The community votes have traditionally ranked NHL experience — even if the player is replacement or sub-replacement level — much heavier than potential. AHL experience counts more than all other professional play, no matter the level. And low-level Europen pro experience for older players often counts more than the junior accomplishments of just-drafted players.
That second-rounder— go pick any name at random off of TSN’s draft list — will absolutely be ranked by everyone on the masthead somewhere in the T25 when we redo our lists post-draft. I don’t think there’s any legitimate question about that. But beyond people not liking the idea of ranking an idea instead of a player with a name and a face, we can clearly see you aren’t convinced by recently drafted players, just because they’re younger than some of the old favourites like Bracco.
Now, here’s the thing: You might be right. In any one individual case there’s always a case to be made for any outcome, but we know from looking at these lists over the years that we have tended to rank young, just-drafted players way too low. That’s are most common error. We almost never overrate players by a lot, but we frequently do by a little. We push the older players of not much value a little too high and leave the younger good ones way too low. And you do that a lot more than we do. I think name recognition factors in, and we never actually expect everyone to have heard of even half of these guys. We know we’re the weirdos here.

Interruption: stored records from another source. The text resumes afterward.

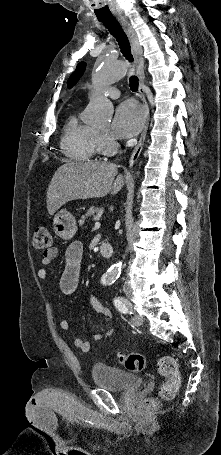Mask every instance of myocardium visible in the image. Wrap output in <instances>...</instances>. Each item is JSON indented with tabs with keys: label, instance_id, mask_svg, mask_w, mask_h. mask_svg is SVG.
<instances>
[{
	"label": "myocardium",
	"instance_id": "obj_1",
	"mask_svg": "<svg viewBox=\"0 0 221 455\" xmlns=\"http://www.w3.org/2000/svg\"><path fill=\"white\" fill-rule=\"evenodd\" d=\"M96 146L97 150L103 154H111L116 151L117 143L107 134L96 130Z\"/></svg>",
	"mask_w": 221,
	"mask_h": 455
}]
</instances>
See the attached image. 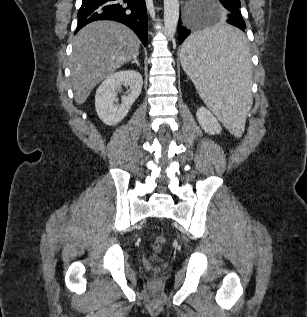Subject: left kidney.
<instances>
[{
    "label": "left kidney",
    "instance_id": "1",
    "mask_svg": "<svg viewBox=\"0 0 307 317\" xmlns=\"http://www.w3.org/2000/svg\"><path fill=\"white\" fill-rule=\"evenodd\" d=\"M196 116L200 126L206 133L212 135L221 133V125L207 108L200 107L197 110Z\"/></svg>",
    "mask_w": 307,
    "mask_h": 317
}]
</instances>
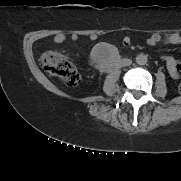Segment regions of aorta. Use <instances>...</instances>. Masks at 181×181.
<instances>
[{
  "mask_svg": "<svg viewBox=\"0 0 181 181\" xmlns=\"http://www.w3.org/2000/svg\"><path fill=\"white\" fill-rule=\"evenodd\" d=\"M148 62V56L145 54H139L136 56V63L138 65H145Z\"/></svg>",
  "mask_w": 181,
  "mask_h": 181,
  "instance_id": "obj_1",
  "label": "aorta"
}]
</instances>
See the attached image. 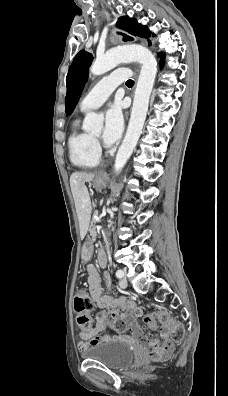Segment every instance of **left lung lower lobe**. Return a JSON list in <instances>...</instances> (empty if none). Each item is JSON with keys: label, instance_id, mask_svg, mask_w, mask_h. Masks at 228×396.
Wrapping results in <instances>:
<instances>
[{"label": "left lung lower lobe", "instance_id": "1", "mask_svg": "<svg viewBox=\"0 0 228 396\" xmlns=\"http://www.w3.org/2000/svg\"><path fill=\"white\" fill-rule=\"evenodd\" d=\"M149 45H151V43H149ZM160 59H161V64L163 63V60H164V54H160Z\"/></svg>", "mask_w": 228, "mask_h": 396}]
</instances>
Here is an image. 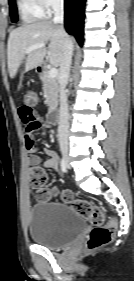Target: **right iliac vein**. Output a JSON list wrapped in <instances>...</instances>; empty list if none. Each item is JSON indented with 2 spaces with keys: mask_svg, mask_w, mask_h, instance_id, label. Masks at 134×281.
I'll use <instances>...</instances> for the list:
<instances>
[{
  "mask_svg": "<svg viewBox=\"0 0 134 281\" xmlns=\"http://www.w3.org/2000/svg\"><path fill=\"white\" fill-rule=\"evenodd\" d=\"M61 152L63 154L64 160L66 162L67 167L69 168V157H68V148L67 147H62Z\"/></svg>",
  "mask_w": 134,
  "mask_h": 281,
  "instance_id": "1",
  "label": "right iliac vein"
}]
</instances>
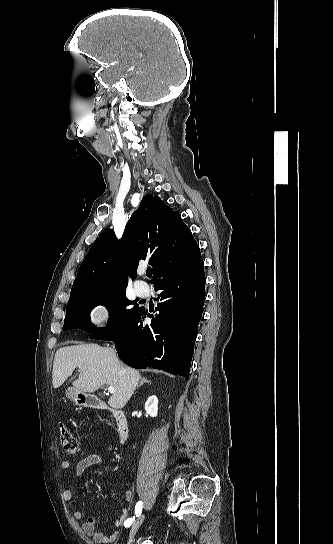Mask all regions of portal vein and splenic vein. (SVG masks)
<instances>
[{"label":"portal vein and splenic vein","instance_id":"1","mask_svg":"<svg viewBox=\"0 0 333 544\" xmlns=\"http://www.w3.org/2000/svg\"><path fill=\"white\" fill-rule=\"evenodd\" d=\"M108 392H110V393H112V394H113V393L115 392V389H114V387H112V386H109V387H108Z\"/></svg>","mask_w":333,"mask_h":544}]
</instances>
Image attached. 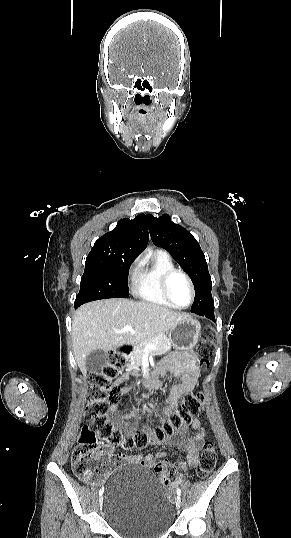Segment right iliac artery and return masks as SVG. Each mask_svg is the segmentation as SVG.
Listing matches in <instances>:
<instances>
[{
	"instance_id": "1",
	"label": "right iliac artery",
	"mask_w": 291,
	"mask_h": 538,
	"mask_svg": "<svg viewBox=\"0 0 291 538\" xmlns=\"http://www.w3.org/2000/svg\"><path fill=\"white\" fill-rule=\"evenodd\" d=\"M103 492H104V488L102 487V488L100 489V491H99V495L101 496V495L103 494Z\"/></svg>"
}]
</instances>
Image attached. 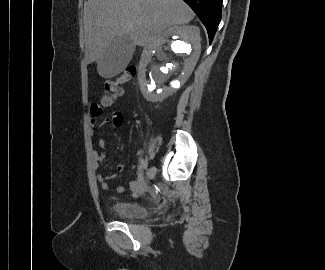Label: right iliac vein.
<instances>
[{
    "label": "right iliac vein",
    "mask_w": 325,
    "mask_h": 270,
    "mask_svg": "<svg viewBox=\"0 0 325 270\" xmlns=\"http://www.w3.org/2000/svg\"><path fill=\"white\" fill-rule=\"evenodd\" d=\"M156 173V168L155 167H151L148 172H147V179H152L155 176Z\"/></svg>",
    "instance_id": "right-iliac-vein-1"
}]
</instances>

It’s very possible that we, the various official voters, go too far in pushing up young just-drafted prospects, particularly when there are none or only one, taken in the top 100 of the draft. In the past, we’ve all just spent a fun day researching and writing about them all, and they seem very real to us, while they might be total strangers to you. That’s another reason why I wanted those picks in this game this year. I wanted to see how we reacted to a nameless, faceless prospect.
It’s interesting to consider how we all make choices. Are we more afraid of being wrong by overrating someone or by underrating them? Do we feel more comfortable with proof of ability and consistently go too high with the sorts of players like Trevor Moore or Carl Grundstrom, who we don’t miss much when they’re gone? Or are we just unsure of our ability to sort out the good young players from the bad ones?